6 vragen over transpireren

Waarom zweten we eigenlijk?

Getty Images

Ieder mens transpireert, dat is heel normaal. Maar nare zweetluchtjes zijn erg vervelend. Gezondheidsnet beantwoordt zes vragen over transpireren en helpt je van die nare geurtjes af.

Waarom transpireren we?

We zweten om twee redenen. Ten eerste om ons lichaam af te koelen. Zweet verdampt wanneer het opgewarmd is door het lichaam. Op die manier raakt het lichaam zijn warmte kwijt. Als het zweet van je lichaam afdruipt, koelt het je echter maar heel weinig af.[ITEMADVERTORIAL]

Ten tweede transpireren we omdat we angstig of gespannen zijn. Waarom transpireren in die situatie voordelig is, is nog onbekend. In sommige gevallen is de regulatie van het zweten verstoord, zoals tijdens sommige ziekten. Op deze laatste vormen van transpireren gaan we hier niet verder in.

Waar zweet je het meest?

Als je angstig of gespannen bent, zweet je het meest in de oksels en in de handpalmen. Wanneer je zweet om het lichaam af te koelen, zweet je het meest op het voorhoofd en op de borst. Je transpireert altijd, bij normale temperaturen raak je een liter zweet per etmaal kwijt. Dat gebeurt onzichtbaar. Als je veel aan lichaamsbeweging doet tijdens warm weer, kun je ruim twee liter vocht per uur uitzweten.

Waarom transpireert de een meer dan de ander?

De hoeveelheid zweet die je 'produceert' is onder andere afhankelijk van leeftijd en geslacht. Jonge kinderen en ouderen zweten minder dan volwassenen, vrouwen zweten minder dan mannen. Dat ligt niet aan het aantal zweetklieren, want dat is bij al deze groepen vrijwel hetzelfde. De oorzaak is dat vrouwen pas bij een hogere lichaamstemperatuur gaan zweten dan mannen en per zweetklier minder vocht uitscheiden. Dat geldt waarschijnlijk ook voor kinderen en ouderen.

Als je aan warm weer gewend bent, ga je eerder zweten; behalve op de borst ook op de armen. Getrainde mensen beginnen bij dezelfde lichaamstemperatuur te zweten als ongetrainde, maar vervolgens zweten ze wel meer. Een enkele keer komt het voor dat iemand totaal geen zweetklieren heeft. Dat is een ernstige afwijking, want zonder zweetklieren kan je snel oververhit raken.

Wat kun je doen tegen te veel zweet?

Tegen zweten om af te koelen hoef je niets te doen, dat is juist goed. Heel snel overmatig zweten in angstige of spannende situaties, kan mensen belemmeren in hun functioneren. In het uiterste geval kan therapie bij een psycholoog helpen. Tegen okselzweet zijn er meerdere merken deodorant te gebruiken. Kijk eens goed op de etiketten en kies er een met een anti-transpiratiestof. Zo’n stof is een aluminiumzout en in de naam van de stof komt dan ook altijd het woord 'aluminium' voor.

Wie dan nog last heeft van okselzweet, of wie last heeft van overmatig zweten van de handen of voeten, kan bij de apotheek andere middeltjes kopen waarin ook aluminiumzouten zitten. Namen daarvan zijn: Aluminiumchloride Oplossing, Antizweet Strooipoeder en Antizweet Vloeistof. Dit moet op de zweetplek gesmeerd worden en enkele uren blijven zitten. Aluminiumzouten blokkeren de afvoer uit de zweetkanaaltjes grotendeels. Ze zijn ongevaarlijk, hooguit veroorzaken ze wat huidirritatie. Ze stoppen lang niet altijd het overvloedige zweten.

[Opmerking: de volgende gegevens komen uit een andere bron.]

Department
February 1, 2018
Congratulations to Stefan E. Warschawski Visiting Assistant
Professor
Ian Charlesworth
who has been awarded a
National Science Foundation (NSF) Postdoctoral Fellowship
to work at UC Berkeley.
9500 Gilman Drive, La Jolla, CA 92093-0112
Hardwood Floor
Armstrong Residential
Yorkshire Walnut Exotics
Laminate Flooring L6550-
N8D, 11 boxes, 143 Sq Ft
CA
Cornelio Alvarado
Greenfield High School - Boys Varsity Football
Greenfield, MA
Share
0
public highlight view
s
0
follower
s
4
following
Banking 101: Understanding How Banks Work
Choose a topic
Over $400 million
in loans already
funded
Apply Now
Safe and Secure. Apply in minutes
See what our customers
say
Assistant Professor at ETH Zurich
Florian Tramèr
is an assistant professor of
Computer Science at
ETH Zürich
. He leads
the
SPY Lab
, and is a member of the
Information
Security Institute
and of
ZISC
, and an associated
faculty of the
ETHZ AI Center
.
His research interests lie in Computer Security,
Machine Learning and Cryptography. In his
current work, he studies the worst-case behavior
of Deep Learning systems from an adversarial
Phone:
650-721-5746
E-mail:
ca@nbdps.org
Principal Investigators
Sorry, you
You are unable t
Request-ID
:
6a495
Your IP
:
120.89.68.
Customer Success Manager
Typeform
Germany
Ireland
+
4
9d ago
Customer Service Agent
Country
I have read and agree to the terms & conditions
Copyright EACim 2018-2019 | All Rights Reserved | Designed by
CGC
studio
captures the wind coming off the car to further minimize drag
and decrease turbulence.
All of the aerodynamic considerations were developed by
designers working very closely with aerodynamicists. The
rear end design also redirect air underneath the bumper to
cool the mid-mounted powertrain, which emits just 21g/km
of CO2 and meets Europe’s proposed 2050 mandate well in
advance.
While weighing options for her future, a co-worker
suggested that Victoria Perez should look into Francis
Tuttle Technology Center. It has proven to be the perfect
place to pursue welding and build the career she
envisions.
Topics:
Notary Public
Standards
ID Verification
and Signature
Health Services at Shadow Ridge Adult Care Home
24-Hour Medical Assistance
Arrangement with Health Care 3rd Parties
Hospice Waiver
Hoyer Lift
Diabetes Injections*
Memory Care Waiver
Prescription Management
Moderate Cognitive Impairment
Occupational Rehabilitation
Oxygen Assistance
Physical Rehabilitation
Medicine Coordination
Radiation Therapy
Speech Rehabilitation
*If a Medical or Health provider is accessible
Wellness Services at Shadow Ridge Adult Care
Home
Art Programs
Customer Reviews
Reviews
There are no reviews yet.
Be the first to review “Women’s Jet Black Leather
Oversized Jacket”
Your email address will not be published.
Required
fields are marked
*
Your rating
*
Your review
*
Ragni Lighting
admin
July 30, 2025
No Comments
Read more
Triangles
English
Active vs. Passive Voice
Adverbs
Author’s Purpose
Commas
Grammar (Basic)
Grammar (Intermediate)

Wie daarvan last houdt, kan bij de huidarts terecht voor verdere behandelingen, bijvoorbeeld voor injecties met botuline A toxine (Botox).

Waar komt de geur vandaan?

Zweet zelf ruikt niet; soms komt de geur van kruidig eten of van drank, zoals whisky, mee met het zweet. De typische transpiratiegeur ontstaat doordat bacteriën eiwitten uit het zweet omzetten in stinkende zuren.

Wat doe je tegen de geur?

Misschien ligt het aan kruiden in het eten, probeer eens uit of weglaten ervan helpt. Maak het de bacteriën moeilijk, dus houd de huid droog en schoon. Deodorants met antitranspiratiestoffen zullen de oksel droger houden dan andere. Sommige merken bevatten bacterieremmende stoffen, bijvoorbeeld triclosan. In haarloze oksels blijft minder zweet hangen. Bij zweetvoeten kan de huisarts een antibioticumlotion voorschrijven die bacteriën op de voet doet verdwijnen.